I have been an artist and musician my whole life, in addition to being a programmer and many other things, almost all of which I taught myself, having been given the luxury of plenty of unsupervised alone time growing up and the curse of insatiable curiosity about how things work. I think that it has given me a really unique, unconstrained and deeply intuitive grasp of these skills, so I don't feel like I missed out on much by forgoing the usual institutional education.

There are a few drawbacks to the route I took, and one of them is that nobody ever explained to me the concept of creating responsibly. I feel like this particular theme, while mostly harmless and entertaining to many on one level, is, on another, pretty offensive and full of harmful stereotypes that probably have affected people you know or care about, if they haven't ever directly affected you -- and the callous gleeful disregard for any consideration of that is pretty troubling to me.

There is one reason art should be hard to learn to make well, and it's the same reason it should take a long time to make anything half way decent... because this gives the artist time to consider the potential impact of the art they are creating will likely have on the audience, how it might be interpreted differently than the artist intended and whether or not that might warrant changes or abandoning the concept altogether.

This is an important part of the process that I am afraid we may lose if we're not careful. The ability of art to evoke an emotional response in an audience is more powerful than you think, and just because something isn't objectionable or offensive to you or your friends doesn't mean it's okay to. I urge my fellow AI artists to use it responsibly and think hard about whether or not what you are creating is something that you'd want to be remembered for or associated with.

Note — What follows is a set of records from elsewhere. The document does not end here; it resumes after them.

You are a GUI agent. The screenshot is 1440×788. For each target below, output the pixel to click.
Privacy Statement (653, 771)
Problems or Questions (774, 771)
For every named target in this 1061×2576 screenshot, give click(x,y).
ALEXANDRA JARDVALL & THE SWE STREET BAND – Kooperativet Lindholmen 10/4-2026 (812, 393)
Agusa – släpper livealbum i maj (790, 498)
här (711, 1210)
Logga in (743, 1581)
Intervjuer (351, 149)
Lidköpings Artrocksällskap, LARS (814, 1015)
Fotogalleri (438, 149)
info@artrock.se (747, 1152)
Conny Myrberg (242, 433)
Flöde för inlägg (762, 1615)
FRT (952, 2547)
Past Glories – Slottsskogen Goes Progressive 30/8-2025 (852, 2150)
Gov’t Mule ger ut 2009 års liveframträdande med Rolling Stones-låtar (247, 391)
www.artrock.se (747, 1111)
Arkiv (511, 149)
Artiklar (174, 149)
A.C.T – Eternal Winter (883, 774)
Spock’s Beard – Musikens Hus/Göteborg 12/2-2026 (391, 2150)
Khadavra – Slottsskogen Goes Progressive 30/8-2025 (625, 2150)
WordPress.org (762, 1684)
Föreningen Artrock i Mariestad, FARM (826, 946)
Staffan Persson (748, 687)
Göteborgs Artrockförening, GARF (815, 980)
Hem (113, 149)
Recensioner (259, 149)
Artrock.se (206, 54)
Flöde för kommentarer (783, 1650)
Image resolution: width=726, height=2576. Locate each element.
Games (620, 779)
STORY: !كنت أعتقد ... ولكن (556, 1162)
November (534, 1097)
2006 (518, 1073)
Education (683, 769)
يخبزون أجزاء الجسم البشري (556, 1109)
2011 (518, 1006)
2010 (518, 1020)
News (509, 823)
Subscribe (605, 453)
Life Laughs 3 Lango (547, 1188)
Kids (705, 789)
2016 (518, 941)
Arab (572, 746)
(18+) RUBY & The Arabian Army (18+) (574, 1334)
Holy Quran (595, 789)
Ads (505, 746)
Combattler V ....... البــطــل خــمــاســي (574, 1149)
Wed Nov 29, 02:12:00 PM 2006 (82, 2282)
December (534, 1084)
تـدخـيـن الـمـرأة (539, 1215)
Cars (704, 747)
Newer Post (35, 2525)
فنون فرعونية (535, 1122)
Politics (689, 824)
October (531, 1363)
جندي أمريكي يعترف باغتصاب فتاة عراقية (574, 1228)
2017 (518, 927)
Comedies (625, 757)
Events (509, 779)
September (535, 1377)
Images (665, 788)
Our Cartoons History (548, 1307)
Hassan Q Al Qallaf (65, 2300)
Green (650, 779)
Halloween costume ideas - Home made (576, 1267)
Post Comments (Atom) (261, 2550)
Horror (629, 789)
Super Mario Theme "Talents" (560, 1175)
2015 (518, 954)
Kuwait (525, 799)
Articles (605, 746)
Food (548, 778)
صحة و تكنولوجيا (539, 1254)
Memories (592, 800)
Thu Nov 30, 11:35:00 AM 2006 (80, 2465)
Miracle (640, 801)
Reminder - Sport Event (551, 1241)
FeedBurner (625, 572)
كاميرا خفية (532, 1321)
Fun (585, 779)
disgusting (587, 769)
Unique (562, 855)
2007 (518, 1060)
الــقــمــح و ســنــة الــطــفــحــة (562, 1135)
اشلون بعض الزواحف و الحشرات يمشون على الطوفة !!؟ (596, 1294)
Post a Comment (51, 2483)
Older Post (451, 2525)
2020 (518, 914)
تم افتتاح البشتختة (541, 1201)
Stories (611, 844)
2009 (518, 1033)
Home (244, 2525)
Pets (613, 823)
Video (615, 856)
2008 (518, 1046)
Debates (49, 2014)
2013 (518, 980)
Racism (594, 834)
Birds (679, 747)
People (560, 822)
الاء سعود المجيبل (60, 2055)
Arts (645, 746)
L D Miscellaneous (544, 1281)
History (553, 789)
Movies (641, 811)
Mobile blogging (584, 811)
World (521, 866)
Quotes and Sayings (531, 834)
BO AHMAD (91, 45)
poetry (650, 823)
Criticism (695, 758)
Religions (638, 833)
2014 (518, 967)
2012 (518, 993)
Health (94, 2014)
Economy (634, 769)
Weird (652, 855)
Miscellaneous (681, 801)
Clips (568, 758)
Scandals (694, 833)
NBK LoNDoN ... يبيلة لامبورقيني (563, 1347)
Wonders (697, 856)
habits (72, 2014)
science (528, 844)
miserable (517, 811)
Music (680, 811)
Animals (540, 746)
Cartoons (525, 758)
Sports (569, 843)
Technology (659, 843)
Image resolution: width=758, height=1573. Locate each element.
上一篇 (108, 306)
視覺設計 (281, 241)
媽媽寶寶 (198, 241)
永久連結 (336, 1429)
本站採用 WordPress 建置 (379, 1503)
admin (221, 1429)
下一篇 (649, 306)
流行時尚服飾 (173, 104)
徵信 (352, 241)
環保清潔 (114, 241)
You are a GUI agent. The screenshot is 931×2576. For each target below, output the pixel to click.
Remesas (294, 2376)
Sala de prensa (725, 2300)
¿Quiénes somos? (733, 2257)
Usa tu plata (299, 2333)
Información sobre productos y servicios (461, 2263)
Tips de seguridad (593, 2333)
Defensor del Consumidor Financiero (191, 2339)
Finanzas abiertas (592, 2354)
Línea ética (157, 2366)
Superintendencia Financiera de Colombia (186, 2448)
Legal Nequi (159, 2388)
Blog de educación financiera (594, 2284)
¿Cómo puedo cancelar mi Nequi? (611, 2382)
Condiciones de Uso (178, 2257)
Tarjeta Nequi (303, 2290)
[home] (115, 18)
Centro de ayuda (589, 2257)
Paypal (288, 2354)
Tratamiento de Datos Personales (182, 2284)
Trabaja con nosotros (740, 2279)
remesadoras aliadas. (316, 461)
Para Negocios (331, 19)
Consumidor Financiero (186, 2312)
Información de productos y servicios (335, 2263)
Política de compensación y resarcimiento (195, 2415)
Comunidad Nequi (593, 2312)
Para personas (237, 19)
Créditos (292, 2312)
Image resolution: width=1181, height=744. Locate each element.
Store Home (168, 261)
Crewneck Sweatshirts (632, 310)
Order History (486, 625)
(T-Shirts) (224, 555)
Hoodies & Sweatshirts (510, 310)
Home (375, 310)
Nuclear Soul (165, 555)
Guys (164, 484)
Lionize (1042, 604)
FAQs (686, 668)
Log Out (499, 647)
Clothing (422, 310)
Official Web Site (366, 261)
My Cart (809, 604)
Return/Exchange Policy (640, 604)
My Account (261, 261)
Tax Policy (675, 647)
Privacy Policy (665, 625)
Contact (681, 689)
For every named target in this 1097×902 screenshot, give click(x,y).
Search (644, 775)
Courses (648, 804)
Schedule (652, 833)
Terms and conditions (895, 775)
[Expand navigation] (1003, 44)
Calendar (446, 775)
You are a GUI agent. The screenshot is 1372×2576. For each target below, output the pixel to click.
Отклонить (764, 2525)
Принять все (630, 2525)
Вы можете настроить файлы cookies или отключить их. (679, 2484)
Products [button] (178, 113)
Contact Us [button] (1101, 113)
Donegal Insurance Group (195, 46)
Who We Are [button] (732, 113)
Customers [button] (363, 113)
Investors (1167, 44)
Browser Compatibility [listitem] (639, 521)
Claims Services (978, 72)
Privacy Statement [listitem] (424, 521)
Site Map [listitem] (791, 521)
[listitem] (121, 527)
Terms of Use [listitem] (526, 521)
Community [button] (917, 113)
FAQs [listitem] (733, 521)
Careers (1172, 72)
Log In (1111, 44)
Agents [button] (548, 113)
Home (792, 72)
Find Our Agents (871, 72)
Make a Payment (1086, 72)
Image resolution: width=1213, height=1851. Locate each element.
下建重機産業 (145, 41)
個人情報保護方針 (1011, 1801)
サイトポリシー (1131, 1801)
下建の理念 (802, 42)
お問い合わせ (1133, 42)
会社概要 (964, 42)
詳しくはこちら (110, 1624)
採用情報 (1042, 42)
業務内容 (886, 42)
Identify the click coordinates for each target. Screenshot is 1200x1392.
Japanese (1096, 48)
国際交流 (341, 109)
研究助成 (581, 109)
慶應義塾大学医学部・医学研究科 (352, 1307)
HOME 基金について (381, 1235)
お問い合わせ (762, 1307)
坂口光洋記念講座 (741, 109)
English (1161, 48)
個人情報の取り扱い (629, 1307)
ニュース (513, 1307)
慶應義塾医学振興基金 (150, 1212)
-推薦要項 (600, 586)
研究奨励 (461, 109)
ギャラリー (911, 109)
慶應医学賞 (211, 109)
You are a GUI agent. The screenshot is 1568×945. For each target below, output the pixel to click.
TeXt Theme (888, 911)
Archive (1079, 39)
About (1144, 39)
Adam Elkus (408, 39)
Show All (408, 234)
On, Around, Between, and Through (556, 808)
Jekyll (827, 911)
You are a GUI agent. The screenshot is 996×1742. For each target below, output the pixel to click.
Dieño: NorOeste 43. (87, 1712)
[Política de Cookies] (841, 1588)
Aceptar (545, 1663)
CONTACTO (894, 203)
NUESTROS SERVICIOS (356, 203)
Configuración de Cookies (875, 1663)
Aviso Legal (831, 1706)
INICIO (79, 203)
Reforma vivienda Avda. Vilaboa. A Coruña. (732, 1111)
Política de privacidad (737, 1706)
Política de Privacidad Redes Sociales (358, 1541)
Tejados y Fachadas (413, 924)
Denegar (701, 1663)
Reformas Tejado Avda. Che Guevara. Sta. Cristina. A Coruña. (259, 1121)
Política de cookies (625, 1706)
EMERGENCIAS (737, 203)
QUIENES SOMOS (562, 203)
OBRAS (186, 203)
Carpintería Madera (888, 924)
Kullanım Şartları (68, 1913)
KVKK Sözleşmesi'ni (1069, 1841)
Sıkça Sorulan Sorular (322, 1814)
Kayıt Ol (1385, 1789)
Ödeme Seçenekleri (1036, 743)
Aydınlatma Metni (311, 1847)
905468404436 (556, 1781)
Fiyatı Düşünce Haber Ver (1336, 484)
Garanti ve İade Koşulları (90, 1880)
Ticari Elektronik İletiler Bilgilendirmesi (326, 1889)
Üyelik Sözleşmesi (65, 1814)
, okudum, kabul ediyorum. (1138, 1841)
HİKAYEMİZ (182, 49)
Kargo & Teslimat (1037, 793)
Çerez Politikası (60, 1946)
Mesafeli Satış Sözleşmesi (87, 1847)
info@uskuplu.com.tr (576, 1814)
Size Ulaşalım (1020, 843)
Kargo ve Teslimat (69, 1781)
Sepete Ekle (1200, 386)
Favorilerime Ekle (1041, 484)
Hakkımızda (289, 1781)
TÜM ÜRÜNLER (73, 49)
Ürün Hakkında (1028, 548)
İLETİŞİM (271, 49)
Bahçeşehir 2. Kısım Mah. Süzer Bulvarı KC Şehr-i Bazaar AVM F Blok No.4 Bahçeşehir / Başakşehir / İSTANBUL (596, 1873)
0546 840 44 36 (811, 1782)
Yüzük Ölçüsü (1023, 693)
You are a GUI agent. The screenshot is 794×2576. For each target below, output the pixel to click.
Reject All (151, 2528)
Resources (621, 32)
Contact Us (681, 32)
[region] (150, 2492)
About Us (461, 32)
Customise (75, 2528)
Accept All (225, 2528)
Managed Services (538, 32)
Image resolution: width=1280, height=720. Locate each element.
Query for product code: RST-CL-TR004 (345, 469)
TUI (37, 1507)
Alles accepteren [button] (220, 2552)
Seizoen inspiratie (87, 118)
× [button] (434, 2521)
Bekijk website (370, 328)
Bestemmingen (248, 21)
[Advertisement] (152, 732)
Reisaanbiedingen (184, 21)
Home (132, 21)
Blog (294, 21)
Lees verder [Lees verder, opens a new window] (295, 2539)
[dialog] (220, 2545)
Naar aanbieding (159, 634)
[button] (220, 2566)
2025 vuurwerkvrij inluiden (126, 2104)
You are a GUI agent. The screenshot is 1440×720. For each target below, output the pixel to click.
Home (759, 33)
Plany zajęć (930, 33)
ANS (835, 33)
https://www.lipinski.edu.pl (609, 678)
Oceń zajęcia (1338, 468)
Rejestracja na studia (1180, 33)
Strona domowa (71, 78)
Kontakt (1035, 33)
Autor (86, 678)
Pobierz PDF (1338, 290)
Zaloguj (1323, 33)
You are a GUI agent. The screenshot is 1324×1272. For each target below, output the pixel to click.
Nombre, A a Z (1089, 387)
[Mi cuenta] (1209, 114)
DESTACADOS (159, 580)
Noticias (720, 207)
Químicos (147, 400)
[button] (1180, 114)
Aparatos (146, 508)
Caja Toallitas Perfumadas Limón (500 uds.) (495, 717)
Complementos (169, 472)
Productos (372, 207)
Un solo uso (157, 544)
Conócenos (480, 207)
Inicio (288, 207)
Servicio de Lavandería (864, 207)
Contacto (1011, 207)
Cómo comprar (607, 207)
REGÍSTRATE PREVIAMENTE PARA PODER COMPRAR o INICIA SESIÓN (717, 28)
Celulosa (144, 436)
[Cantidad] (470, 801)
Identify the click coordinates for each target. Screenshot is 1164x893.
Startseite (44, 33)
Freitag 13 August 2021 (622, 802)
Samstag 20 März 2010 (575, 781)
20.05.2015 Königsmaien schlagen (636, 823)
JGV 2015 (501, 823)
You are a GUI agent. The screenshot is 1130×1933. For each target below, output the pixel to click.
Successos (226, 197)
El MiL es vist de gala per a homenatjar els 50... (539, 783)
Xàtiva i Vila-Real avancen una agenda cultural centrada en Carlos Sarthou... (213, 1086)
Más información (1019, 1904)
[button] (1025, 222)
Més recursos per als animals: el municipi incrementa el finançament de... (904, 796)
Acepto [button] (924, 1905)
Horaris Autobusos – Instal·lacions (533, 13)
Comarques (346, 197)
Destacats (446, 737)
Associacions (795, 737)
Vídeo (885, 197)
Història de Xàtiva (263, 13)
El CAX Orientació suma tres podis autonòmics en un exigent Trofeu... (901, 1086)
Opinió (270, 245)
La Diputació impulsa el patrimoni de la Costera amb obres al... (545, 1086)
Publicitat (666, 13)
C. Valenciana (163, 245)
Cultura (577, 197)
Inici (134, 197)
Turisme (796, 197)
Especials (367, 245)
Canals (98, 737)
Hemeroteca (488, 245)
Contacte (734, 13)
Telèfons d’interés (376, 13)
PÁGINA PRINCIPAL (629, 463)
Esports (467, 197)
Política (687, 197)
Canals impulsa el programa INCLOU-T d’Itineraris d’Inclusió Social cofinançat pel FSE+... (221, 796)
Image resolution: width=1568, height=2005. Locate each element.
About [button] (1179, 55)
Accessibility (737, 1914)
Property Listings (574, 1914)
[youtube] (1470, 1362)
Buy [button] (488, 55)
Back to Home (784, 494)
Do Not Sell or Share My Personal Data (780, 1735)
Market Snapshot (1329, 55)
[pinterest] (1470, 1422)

Most of all, though, if none of what I've said so far has struck a chord with you, then try and see it this way: If we want to be taken seriously and treated no differently than traditional artists, we need to start behaving a little more maturely. What exactly do I mean by that? *I'm not trying to say that anyone need censor themself... many great artists most effective and memorable works are controversial or provocative, but you'll notice that they are most often using the attention that these qualities draw to their work to highlight a political or social issue and drive change for a more humanitarian society.

I assure you this is a major part of why AI art is not more readily accepted by the traditional art-appreciating world. That is something I would like as much as anyone here to see change, and it's going to take all of us growing up a little for that to ever be a possibility.

Go ahead, call me a Karen. You'll only be proving my point (just ask anyone named "Karen" if you don't understand why.)